Once the line containing "Conviene iniciar la" is found in the entries below, restate it and each following line word for word, stopping after the line containing "заволодіння ним шляхом зловживання".
== AVAILABLE RECORDS ==
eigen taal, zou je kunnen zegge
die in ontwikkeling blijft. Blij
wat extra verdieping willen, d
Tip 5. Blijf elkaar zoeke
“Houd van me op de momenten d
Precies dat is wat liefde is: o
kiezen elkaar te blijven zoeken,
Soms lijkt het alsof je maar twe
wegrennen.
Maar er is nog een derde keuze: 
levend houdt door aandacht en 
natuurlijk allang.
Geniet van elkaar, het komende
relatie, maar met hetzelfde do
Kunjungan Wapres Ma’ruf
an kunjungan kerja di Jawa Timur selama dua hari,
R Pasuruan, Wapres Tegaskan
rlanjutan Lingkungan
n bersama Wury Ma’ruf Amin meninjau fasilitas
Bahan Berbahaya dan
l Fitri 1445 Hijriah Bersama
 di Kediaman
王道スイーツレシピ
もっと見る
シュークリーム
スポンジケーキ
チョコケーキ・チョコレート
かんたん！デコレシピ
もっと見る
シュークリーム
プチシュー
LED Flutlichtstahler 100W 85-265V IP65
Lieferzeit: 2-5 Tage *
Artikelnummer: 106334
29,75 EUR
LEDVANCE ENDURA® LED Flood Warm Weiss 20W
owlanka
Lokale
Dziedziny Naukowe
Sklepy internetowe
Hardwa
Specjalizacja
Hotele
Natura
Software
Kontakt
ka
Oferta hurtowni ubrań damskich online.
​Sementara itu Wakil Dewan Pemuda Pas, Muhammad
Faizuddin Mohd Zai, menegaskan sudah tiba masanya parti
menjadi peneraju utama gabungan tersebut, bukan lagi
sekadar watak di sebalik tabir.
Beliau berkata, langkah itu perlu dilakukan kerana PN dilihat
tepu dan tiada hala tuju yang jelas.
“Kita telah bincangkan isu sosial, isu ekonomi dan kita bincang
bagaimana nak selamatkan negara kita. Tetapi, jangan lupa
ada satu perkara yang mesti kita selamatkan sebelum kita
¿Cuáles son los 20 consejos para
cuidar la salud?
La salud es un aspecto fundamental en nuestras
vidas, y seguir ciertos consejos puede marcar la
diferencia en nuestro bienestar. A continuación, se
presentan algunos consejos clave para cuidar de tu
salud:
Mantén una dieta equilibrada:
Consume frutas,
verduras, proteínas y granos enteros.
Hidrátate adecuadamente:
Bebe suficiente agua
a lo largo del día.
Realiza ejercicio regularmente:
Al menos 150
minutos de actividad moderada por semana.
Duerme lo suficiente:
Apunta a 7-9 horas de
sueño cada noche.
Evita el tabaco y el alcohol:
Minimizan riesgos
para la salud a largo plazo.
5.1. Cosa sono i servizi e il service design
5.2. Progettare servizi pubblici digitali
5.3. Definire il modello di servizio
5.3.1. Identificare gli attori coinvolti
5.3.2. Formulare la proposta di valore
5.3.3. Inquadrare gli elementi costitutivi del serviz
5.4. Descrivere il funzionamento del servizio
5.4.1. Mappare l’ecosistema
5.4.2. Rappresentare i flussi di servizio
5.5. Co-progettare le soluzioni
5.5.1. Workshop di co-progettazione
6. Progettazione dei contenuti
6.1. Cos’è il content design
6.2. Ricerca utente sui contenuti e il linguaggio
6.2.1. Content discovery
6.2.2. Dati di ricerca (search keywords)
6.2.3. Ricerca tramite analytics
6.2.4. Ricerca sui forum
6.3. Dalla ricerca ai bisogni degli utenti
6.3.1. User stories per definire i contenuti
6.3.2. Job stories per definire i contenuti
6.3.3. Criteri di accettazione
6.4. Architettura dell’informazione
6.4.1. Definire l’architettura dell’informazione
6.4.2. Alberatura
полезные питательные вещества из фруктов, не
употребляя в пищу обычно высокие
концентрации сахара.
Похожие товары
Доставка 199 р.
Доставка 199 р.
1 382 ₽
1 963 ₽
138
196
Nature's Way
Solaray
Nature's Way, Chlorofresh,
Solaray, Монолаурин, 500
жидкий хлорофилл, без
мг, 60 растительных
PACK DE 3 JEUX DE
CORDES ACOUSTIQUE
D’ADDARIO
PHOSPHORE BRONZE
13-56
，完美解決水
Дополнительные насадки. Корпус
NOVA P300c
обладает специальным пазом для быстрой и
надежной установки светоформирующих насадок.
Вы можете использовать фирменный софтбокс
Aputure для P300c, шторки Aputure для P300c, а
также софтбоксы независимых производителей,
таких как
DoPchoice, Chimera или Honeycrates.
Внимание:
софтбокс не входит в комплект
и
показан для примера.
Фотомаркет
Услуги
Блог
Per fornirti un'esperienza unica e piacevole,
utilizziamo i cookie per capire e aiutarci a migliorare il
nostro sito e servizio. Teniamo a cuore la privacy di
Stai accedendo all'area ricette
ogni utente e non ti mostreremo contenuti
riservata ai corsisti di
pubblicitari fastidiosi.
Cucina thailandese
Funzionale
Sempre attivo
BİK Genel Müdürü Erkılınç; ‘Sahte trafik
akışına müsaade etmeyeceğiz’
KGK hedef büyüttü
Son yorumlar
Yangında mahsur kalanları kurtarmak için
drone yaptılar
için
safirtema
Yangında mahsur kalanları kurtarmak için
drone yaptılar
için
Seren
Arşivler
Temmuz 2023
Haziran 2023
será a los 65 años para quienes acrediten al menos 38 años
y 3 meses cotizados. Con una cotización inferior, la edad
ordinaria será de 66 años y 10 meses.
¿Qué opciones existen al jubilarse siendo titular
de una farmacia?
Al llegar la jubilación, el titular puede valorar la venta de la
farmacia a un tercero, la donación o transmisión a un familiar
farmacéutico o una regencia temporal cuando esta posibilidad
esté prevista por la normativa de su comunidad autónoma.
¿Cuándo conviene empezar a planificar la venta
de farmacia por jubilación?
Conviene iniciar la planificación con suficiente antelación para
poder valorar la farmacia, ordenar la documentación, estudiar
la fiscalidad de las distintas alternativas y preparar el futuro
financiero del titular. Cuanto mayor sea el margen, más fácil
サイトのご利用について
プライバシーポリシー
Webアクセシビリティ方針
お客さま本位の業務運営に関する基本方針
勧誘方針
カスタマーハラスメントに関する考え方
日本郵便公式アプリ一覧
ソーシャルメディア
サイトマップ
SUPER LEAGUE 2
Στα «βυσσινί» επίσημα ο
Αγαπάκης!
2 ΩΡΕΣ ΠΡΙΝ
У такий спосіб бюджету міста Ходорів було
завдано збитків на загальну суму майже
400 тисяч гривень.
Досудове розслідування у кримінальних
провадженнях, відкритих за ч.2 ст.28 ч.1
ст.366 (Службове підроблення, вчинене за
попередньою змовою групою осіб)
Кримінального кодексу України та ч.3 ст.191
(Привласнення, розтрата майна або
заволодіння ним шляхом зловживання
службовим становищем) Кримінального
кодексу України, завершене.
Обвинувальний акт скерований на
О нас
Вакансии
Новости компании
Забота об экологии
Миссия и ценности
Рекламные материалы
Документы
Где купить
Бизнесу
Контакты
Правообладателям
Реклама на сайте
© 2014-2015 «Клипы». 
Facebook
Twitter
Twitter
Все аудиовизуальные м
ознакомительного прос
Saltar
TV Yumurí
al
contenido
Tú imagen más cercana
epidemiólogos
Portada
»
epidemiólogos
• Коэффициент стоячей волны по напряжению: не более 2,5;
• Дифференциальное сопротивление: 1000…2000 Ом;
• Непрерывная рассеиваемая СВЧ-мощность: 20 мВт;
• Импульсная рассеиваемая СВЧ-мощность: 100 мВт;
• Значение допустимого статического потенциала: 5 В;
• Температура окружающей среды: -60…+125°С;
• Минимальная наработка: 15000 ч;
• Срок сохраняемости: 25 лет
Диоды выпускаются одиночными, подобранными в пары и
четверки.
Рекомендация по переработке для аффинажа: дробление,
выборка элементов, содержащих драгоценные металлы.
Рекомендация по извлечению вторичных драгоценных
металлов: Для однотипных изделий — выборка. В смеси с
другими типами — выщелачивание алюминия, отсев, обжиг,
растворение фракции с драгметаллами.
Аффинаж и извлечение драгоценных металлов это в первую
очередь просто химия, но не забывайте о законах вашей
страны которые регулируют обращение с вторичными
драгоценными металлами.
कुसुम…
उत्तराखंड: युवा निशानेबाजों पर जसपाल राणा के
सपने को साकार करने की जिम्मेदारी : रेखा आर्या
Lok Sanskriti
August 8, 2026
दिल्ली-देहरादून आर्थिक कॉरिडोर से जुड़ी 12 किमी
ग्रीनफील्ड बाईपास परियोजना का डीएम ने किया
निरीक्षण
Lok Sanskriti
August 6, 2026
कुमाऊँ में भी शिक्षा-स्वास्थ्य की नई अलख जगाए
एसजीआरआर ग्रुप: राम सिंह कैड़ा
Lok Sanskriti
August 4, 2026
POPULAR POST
===
● ANSWER TO THIS EXERCISE
Conviene iniciar la planificación con suficiente antelación para
poder valorar la farmacia, ordenar la documentación, estudiar
la fiscalidad de las distintas alternativas y preparar el futuro
financiero del titular. Cuanto mayor sea el margen, más fácil
サイトのご利用について
プライバシーポリシー
Webアクセシビリティ方針
お客さま本位の業務運営に関する基本方針
勧誘方針
カスタマーハラスメントに関する考え方
日本郵便公式アプリ一覧
ソーシャルメディア
サイトマップ
SUPER LEAGUE 2
Στα «βυσσινί» επίσημα ο
Αγαπάκης!
2 ΩΡΕΣ ΠΡΙΝ
У такий спосіб бюджету міста Ходорів було
завдано збитків на загальну суму майже
400 тисяч гривень.
Досудове розслідування у кримінальних
провадженнях, відкритих за ч.2 ст.28 ч.1
ст.366 (Службове підроблення, вчинене за
попередньою змовою групою осіб)
Кримінального кодексу України та ч.3 ст.191
(Привласнення, розтрата майна або
заволодіння ним шляхом зловживання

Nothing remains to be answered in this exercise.